It’s nothing new to hear the phrase: The Middle East is in turmoil. Our generation has been hearing it ever since we began hearing the term Middle East. And we have heard: This time it’s serious! This time it’s for real! And we have learned to ignore such apocalyptic warnings.

But upon reading Thomas Friedman’s piece in The New York Times this past Sunday — summarizing Israel’s growing isolation, the Palestinians’ growing frustration and the United States’ growing irrelevance in the Middle East — many of us were left thinking “Maybe this time, it is for real.”

Tomorrow, Mahmoud Abbas, president of the Palestinian Authority, will go before the United Nations and submit a resolution declaring Palestine an internationally recognized independent state. Our entire lives we have worked tirelessly to witness the historic moment when a state of Palestine could finally be created, living side-by-side in peace and security with the state of Israel.

But this isn’t that time.

The morning after any vote at the U.N. — no matter the shape or scope — conditions on the ground will not have changed.

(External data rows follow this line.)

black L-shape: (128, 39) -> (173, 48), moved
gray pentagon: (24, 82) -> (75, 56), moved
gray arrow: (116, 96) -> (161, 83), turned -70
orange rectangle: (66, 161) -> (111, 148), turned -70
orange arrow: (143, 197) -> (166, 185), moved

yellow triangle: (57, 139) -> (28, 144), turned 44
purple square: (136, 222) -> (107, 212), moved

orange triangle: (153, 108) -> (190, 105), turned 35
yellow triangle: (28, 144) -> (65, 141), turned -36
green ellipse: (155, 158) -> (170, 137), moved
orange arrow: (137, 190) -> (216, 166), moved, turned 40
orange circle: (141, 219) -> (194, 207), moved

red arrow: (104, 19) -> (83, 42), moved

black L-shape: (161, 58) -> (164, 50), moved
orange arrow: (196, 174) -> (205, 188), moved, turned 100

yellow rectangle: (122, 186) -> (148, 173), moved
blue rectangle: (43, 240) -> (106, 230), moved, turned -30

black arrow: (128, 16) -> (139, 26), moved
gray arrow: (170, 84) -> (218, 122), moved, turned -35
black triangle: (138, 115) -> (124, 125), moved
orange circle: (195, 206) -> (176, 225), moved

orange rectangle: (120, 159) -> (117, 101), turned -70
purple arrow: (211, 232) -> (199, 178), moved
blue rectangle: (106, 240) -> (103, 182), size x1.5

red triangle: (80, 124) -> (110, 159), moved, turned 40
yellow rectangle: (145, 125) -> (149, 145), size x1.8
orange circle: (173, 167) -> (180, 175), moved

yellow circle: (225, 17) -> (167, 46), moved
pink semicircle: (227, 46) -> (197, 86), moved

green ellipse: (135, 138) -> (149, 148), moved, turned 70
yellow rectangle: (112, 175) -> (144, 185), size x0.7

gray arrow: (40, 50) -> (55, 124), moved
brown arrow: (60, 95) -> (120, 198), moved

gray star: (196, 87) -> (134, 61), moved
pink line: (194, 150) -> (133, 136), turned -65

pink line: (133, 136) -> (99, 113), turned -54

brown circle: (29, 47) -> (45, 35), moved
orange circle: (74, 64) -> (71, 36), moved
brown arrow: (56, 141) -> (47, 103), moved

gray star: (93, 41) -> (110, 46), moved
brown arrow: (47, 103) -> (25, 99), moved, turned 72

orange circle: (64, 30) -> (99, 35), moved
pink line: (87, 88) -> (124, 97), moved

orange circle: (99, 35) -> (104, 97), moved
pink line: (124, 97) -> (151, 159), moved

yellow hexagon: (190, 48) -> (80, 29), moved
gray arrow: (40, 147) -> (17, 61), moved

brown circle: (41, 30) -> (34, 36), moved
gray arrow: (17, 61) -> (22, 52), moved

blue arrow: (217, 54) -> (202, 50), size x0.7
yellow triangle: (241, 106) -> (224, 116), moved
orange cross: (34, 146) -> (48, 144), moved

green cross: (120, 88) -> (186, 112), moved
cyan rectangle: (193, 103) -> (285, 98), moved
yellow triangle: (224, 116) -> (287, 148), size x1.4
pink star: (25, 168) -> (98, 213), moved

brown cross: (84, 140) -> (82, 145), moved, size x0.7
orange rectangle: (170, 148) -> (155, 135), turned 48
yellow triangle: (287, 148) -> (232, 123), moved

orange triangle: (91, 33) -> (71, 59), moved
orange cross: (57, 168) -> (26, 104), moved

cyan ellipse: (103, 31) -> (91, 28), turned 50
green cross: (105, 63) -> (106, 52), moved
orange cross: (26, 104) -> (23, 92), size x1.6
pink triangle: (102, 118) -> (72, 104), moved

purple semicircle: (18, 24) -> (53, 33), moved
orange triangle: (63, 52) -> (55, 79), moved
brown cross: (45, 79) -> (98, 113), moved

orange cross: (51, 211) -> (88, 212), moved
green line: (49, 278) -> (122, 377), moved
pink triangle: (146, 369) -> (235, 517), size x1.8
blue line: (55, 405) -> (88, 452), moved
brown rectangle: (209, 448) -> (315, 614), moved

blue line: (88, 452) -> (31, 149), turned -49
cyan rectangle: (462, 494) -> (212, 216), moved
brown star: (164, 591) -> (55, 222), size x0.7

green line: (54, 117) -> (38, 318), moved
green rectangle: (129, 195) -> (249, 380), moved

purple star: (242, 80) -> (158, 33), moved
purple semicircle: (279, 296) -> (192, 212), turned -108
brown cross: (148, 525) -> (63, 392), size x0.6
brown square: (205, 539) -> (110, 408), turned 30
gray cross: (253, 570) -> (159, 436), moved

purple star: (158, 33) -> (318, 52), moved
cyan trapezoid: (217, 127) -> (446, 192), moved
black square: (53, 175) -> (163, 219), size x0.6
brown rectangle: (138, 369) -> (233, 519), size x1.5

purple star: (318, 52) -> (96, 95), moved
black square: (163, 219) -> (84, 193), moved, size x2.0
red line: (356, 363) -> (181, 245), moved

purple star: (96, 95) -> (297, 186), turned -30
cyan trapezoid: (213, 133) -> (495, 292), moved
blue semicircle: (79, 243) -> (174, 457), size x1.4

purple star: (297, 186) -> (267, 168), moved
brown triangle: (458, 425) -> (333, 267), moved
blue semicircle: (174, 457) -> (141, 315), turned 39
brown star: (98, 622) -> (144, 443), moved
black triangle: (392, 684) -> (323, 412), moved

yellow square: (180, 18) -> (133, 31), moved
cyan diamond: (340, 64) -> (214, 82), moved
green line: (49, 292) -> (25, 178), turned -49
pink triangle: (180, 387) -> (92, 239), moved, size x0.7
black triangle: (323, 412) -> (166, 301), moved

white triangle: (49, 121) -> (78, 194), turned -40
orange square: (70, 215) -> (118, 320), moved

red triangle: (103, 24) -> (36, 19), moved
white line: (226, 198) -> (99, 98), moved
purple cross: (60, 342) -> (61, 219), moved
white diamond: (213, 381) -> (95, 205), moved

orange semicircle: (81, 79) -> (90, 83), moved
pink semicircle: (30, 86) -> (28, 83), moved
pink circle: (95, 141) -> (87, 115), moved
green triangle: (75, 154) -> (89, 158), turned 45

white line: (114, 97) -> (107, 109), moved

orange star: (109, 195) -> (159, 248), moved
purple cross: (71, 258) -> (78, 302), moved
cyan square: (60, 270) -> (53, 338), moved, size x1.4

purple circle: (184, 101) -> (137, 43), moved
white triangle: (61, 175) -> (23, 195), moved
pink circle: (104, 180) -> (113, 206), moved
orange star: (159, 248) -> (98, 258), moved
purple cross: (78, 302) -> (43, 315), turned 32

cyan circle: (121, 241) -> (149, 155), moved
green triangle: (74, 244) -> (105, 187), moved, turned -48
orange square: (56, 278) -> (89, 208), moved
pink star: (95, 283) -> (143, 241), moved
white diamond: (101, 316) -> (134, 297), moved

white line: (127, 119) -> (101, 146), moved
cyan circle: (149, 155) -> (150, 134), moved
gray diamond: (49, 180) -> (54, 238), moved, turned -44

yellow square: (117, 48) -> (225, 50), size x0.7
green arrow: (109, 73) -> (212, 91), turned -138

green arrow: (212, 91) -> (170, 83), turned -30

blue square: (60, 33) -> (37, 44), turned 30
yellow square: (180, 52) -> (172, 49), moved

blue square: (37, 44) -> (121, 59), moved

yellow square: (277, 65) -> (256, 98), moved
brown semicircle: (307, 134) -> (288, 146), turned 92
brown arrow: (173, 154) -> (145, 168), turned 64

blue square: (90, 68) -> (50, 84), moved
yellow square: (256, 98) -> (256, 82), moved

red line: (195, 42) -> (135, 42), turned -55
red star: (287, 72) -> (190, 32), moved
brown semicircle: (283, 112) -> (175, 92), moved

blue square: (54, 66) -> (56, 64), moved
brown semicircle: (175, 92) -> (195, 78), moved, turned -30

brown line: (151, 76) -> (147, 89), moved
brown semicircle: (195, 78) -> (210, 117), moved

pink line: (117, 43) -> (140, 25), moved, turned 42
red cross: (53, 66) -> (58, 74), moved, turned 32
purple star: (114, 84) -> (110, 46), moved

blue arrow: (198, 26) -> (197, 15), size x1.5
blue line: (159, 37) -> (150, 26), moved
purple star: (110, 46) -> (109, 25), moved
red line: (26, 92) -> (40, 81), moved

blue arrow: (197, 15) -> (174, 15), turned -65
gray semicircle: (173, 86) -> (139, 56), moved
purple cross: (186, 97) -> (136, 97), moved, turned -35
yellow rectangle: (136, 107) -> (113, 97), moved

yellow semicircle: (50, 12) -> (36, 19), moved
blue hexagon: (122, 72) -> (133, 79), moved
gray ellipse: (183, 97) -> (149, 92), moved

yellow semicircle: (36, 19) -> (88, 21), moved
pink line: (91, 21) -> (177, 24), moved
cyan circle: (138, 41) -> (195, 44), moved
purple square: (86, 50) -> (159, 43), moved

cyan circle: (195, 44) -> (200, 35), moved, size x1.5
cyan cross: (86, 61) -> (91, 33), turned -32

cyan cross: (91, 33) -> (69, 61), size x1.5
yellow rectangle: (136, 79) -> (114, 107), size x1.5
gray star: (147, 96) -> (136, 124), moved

Israel will still be in full control of most of the West Bank. Gaza will remain under blockade and in the control of Hamas. Israel will still be restricting the movement of Palestinians with checkpoints. Rockets will likely continue to fall on southern Israel. Israel will continue to build roads for Israeli citizens that crisscross through and surround Palestinian cities. Products will still be unable to leave the Gaza Strip. And Israel’s future — as a Jewish democratic homeland — will remain precarious. After any vote at the U.N., the resolution of the conflict will still require renewed diplomatic efforts, negotiations, American leadership and international support.

J Street — the pro-Israel, pro-peace lobby and the parent group to J Street UMich — evaluates any international action on the basis of whether it promotes peace, enhances security and improves conditions on the ground. This resolution unfortunately doesn’t do any of those things. For that reason, J Street supports the U.S. opposition to a Palestinian statehood bid.

But, unlike many in the Jewish community, we view the Palestinian approach to the U.N. as a legal and non-violent effort to achieve self-determination. Rather than respond to this approach in a proactive way, too many have tried to paint the Palestinians’ initiative as the latest evidence of the well-worn narrative that “we have no partner for peace.”

Throughout the United States the organized Jewish community has launched campaigns — including here on campus — that offer the language of peace but present the same story we’ve heard for years.

At a time when we must challenge both parties to come to the table, these campaigns place the entire blame on Palestinians. They fail to mention the unprecedented security cooperation between Israel and the very same Palestinian Authority. They fail to mention the consistent expansion of Israel’s settlement enterprise.

Placing the blame solely on the Palestinians is unhelpful and destructive for two reasons: First, it undermines our true partners for peace: Chairman of the Palestine Liberation Organization Mahmoud Abbas and Palestinian Authority President Salaam Fayyad. Israelis, Palestinians and the International community recognize — as we do — that the Palestinian leadership today presents Israel with the greatest opportunity for peace in nearly two decades. And, rather than trying to support them, many in the American-Jewish community and Congress are pushing to cut all funding to the Palestinian Authority. J Street and J Street UMich are vehemently against such counter-productive measures, as shown by our ongoing campaign “Fund Peace,” through which we’re encouraging continued funding of the Palestinian Authority.

Second, these simplistic arguments that place blame on just one side are overused rhetoric that have, for far too long, proven problematic for many students — Jewish and non-Jewish — and alienated many from engaging with an issue and place that is of such importance. We must use this as an opportunity to demand nuance to the conversation. We can start by openly challenging those in Congress who are demanding counter-productive cuts in aid to the Palestinian Authority.

When students are presented with the opportunity to act in a way that truly reflects their values and treats them as intellectually serious citizens, they will respond. Now is the time to prove it once more.

This viewpoint was written on behalf of J Street UMich by Yonah Lieberman. He is the current J Street UMich Chair.